• _Exercise requirements_
Lines that contain "Privy" are to be copied from the material, every one of them.

• _Provided data_

---

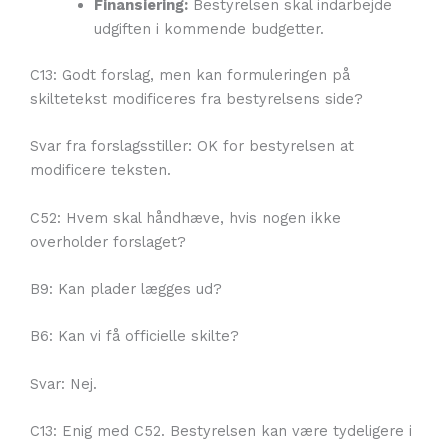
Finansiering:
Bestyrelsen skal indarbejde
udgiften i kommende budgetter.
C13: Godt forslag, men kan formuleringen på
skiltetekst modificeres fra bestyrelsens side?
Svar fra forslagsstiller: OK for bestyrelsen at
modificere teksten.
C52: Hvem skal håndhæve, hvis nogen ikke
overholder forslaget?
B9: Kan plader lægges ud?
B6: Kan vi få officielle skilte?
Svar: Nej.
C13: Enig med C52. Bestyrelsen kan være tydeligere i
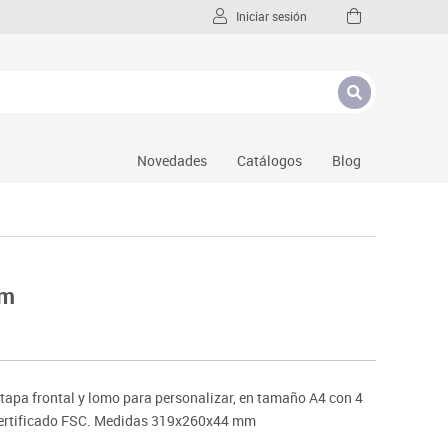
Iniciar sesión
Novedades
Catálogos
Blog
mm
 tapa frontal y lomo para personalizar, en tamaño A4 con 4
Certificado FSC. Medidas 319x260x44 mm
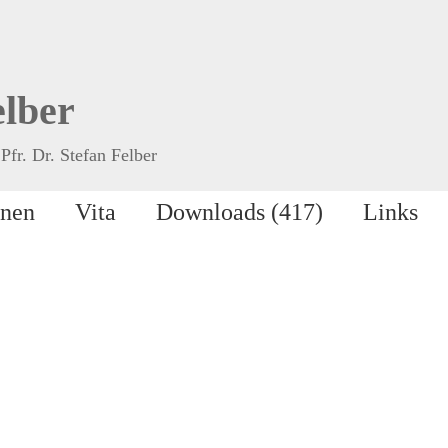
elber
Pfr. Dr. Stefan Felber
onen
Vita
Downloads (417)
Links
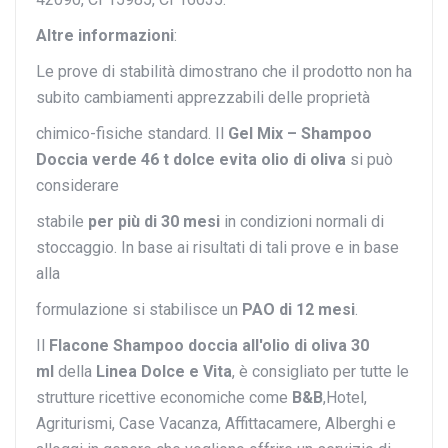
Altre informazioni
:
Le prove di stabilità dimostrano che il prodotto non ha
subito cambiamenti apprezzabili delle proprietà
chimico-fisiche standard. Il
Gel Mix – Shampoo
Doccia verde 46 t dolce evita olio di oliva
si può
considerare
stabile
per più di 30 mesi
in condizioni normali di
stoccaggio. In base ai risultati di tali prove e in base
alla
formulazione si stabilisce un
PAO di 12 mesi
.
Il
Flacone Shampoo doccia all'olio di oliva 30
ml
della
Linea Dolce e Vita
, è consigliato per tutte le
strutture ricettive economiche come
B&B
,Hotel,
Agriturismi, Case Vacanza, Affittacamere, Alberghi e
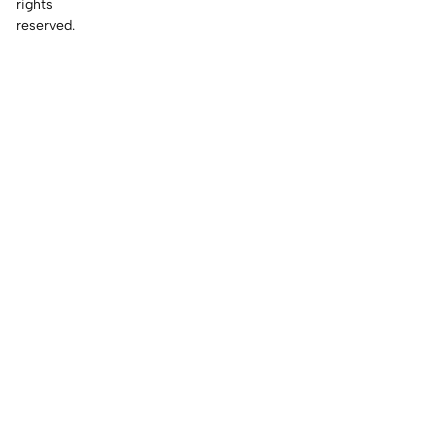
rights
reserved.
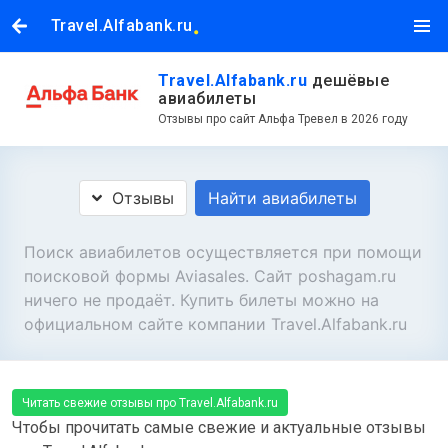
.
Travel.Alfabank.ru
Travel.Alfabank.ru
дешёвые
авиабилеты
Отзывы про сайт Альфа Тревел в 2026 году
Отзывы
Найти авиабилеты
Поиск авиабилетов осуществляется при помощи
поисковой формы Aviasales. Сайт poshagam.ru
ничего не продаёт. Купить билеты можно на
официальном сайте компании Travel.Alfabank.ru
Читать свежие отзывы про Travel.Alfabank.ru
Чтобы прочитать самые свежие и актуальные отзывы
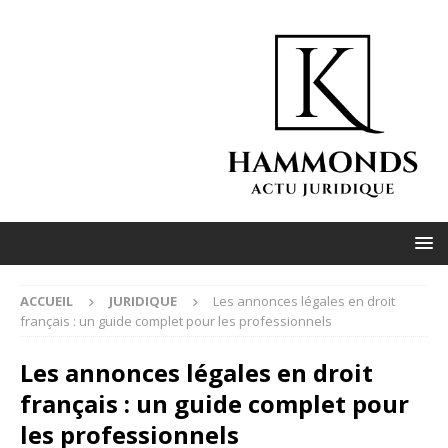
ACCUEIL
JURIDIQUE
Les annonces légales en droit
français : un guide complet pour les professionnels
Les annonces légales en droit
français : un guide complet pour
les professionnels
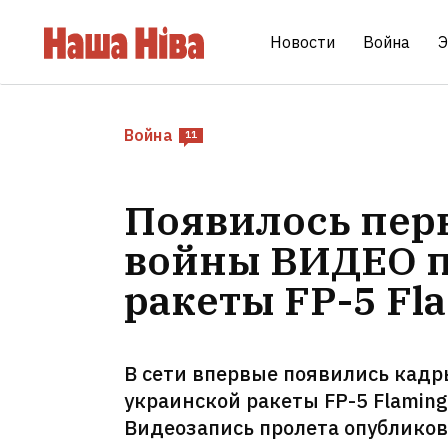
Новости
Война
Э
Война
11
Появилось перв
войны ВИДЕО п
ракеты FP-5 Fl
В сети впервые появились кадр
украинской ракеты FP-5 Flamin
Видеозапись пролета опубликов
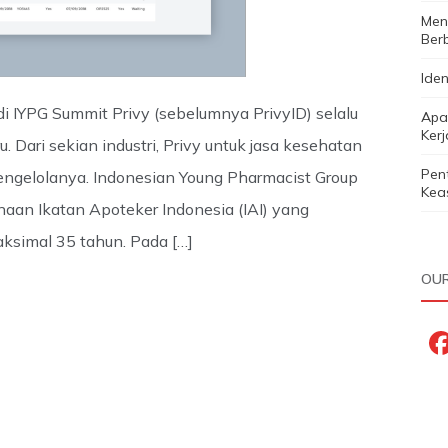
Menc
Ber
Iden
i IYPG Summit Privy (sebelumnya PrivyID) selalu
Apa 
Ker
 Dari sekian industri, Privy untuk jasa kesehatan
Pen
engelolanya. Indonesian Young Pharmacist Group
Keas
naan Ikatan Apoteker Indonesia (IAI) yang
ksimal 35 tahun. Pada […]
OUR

---

• _Solution for this exercise_
i IYPG Summit Privy (sebelumnya PrivyID) selalu
 Dari sekian industri, Privy untuk jasa kesehatan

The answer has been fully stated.